Moreover, "an inadvertent failure to provide adequate medical care" does not satisfy the standard, and thus, mere negligence in diagnosis or treatment is insufficient. Estelle, 429 U.S. at 105-06; see also Farmer, 511 U.S. at 835 (holding that deliberate indifference requires a showing of "more than mere negligence," but "is satisfied by something less than acts or omissions for the very purpose of causing harm or with knowledge that harm will result"). "Disagreements between an inmate and a physician over the inmate's proper medical care do not state a § 1983 claim unless exceptional circumstances are alleged." Wright, 766 F.2d at 849. Instead, "officials evince deliberate indifference by acting intentionally to delay or deny the prisoner access to adequate medical care or by ignoring an inmate's known serious medical needs." Sharpe v. S.C. Dep't of Corr., 621 F. App'x 732, 733 (4th Cir. 2015) (citing Estelle, 429 U.S. at 104-05).

For example, in Smith v. Smith, 589 F.3d 736 (4th Cir. 2009), the Fourth Circuit held that a plaintiff had stated a claim for deliberate indifference where the complaint alleged that a nurse had destroyed the order which would have enabled a patient to receive necessary medical treatment. Id. at 739. By contrast, in Wright, the Fourth Circuit held that, where a doctor and others "provided [the inmate] with medical treatment on numerous occasions," the "allegation that [the inmate's] medical care was inadequate would, at most, constitute a claim of medical malpractice." 766 F.2d at 849.

Even if this court assumes, as Plaintiff argues, that "[d]eprivation of coumadin for a day or two is sufficient to create a substantial risk of harm for a patient with a mechanical heart valve" under the first prong of the analysis for constitutional claims, (see Pl.'s Resp. (Doc. 138) at 7), this court finds that, based on the evidence presented, Plaintiff's evidence does not create a genuine dispute of material fact that Public Defendants were deliberately indifferent to Plaintiff's medical needs.

First, this court finds that Plaintiff received medical treatment from SHP personnel while incarcerated at DCDC and SCDC. (See Pl.'s Resp. (Doc. 138) at 3-4.) Plaintiff was evaluated upon arrival at the DCDC, (see id. at 3), was prescribed Coumadin after he signed a medical authorization, (see id.; Pub. Defs.' Br. (Doc. 126) at 4-5), was transported off-site for medical testing, (Pub. Defs.' Br. (Doc. 126) at 5), and received Coumadin on seven of the nine days he was detained at the DCDC. (Id.) While at SCDC, Detention Center staff notified Nurse Hunt that Plaintiff had arrived. (Id. at 5-6; Pl.'s Resp. (Doc. 138) at 4.) When Nurse Hunt returned to work on Monday, she provided Coumadin to Plaintiff. (Pub. Defs.' Br. (Doc. 126) at 6.)
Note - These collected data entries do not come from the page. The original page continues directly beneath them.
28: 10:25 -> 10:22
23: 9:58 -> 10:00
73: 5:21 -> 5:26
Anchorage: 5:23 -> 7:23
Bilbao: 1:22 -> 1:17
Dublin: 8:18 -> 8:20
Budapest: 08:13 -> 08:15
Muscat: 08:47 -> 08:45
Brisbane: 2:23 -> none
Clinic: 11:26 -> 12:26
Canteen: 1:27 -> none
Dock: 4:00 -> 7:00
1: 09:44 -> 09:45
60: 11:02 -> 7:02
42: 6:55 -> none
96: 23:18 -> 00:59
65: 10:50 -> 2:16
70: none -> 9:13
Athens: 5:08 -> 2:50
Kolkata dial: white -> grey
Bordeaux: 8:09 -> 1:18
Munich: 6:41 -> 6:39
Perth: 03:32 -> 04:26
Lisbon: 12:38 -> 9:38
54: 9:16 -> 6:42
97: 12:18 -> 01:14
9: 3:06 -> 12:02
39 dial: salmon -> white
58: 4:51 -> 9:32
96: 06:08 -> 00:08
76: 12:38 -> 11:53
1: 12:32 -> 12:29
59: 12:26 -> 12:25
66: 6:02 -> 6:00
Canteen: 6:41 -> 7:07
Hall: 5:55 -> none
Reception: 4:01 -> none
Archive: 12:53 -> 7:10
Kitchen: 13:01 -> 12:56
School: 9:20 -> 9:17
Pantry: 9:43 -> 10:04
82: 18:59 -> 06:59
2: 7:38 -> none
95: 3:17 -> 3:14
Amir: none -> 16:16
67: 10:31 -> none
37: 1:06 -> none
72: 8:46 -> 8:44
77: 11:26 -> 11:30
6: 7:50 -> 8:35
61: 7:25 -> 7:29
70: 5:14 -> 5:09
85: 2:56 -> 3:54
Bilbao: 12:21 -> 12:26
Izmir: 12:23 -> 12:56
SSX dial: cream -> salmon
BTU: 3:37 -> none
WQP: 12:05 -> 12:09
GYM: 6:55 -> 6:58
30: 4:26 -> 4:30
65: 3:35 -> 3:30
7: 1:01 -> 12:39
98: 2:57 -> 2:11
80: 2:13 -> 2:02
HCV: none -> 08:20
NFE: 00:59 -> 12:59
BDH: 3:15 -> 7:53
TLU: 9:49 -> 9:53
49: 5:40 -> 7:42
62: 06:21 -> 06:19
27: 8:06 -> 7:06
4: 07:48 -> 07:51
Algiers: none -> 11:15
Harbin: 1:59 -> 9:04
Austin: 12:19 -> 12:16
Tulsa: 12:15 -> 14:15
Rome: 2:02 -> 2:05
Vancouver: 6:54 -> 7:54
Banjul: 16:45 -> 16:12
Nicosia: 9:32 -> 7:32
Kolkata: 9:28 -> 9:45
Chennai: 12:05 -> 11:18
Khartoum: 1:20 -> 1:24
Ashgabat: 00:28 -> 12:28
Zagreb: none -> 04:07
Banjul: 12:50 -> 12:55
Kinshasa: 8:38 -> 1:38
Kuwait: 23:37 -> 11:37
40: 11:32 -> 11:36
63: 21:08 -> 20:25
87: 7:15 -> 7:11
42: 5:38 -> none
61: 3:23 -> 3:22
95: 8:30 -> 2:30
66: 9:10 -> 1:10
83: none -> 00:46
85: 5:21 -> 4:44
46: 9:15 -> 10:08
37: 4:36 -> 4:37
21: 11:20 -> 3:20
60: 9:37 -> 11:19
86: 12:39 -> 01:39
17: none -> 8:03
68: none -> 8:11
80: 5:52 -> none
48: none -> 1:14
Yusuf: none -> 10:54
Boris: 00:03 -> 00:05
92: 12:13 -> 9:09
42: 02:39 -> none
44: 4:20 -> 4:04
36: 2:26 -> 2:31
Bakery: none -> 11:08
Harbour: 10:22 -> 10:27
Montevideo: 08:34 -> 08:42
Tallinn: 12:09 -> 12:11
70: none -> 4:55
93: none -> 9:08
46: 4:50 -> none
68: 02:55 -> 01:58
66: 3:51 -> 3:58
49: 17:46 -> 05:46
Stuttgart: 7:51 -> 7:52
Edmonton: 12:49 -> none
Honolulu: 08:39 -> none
Unlike the guards in Sosebee, who "intentionally abstained from seeking medical help" for the inmate, 797 F.2d at 182, or the nurse in Smith, who deliberately prevented the patient from receiving medical treatment, 589 F.3d at 739, there is no evidence on the record that Public Defendants intended to prevent or delay Plaintiff from receiving medical treatment or that Public Defendants ignored his medical needs. That Plaintiff disagrees with the treatment he received or that a different course of treatment might have led to a better medical outcome, (see Pl.'s Resp. (Doc. 138) at 7-8), is not evidence of a subjective intent by Public Defendants to deprive Plaintiff of medical treatment, which is necessary to state a constitutional violation. "Medical malpractice does not become a constitutional violation merely because the victim is a prisoner." Estelle, 429 U.S. at 106.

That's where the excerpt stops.